For the records below, output every line from the one holding "Lista de desejos (418, 1478)" through the final line, unaltered, and no other lines.

======== Raw data

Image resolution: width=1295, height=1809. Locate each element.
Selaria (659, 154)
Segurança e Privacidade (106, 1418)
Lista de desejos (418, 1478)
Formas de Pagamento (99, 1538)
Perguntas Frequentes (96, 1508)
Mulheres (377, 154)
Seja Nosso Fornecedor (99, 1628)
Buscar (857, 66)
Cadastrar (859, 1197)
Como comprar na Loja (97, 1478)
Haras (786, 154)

================

> **Result of this task**:
Lista de desejos (418, 1478)
Formas de Pagamento (99, 1538)
Perguntas Frequentes (96, 1508)
Mulheres (377, 154)
Seja Nosso Fornecedor (99, 1628)
Buscar (857, 66)
Cadastrar (859, 1197)
Como comprar na Loja (97, 1478)
Haras (786, 154)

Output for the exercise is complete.